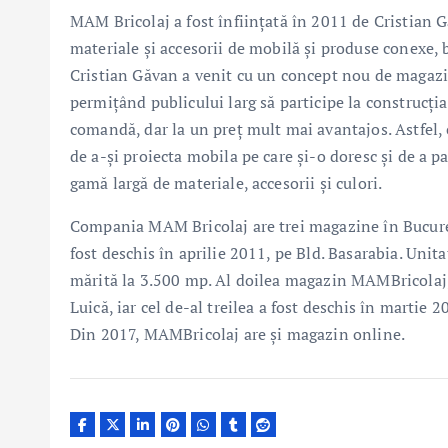
MAM Bricolaj a fost înfiinţată în 2011 de Cristian G
materiale şi accesorii de mobilă şi produse conexe, b
Cristian Găvan a venit cu un concept nou de magazin,
permițând publicului larg să participe la construcți
comandă, dar la un preț mult mai avantajos. Astfel, 
de a-și proiecta mobila pe care și-o doresc și de a p
gamă largă de materiale, accesorii și culori.
Compania MAM Bricolaj are trei magazine în Bucure
fost deschis în aprilie 2011, pe Bld. Basarabia. Unita
mărită la 3.500 mp. Al doilea magazin MAMBricolaj, c
Luică, iar cel de-al treilea a fost deschis în martie
Din 2017, MAMBricolaj are și magazin online.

WHAT THE TASK REQUIRES: Drop the pictures, then write out everything else in the records exactly.

ANSWER TO THIS TASK:
MAM Bricolaj a fost înfiinţată în 2011 de Cristian G
materiale şi accesorii de mobilă şi produse conexe, b
Cristian Găvan a venit cu un concept nou de magazin,
permițând publicului larg să participe la construcți
comandă, dar la un preț mult mai avantajos. Astfel, 
de a-și proiecta mobila pe care și-o doresc și de a p
gamă largă de materiale, accesorii și culori.
Compania MAM Bricolaj are trei magazine în Bucure
fost deschis în aprilie 2011, pe Bld. Basarabia. Unita
mărită la 3.500 mp. Al doilea magazin MAMBricolaj, c
Luică, iar cel de-al treilea a fost deschis în martie
Din 2017, MAMBricolaj are și magazin online.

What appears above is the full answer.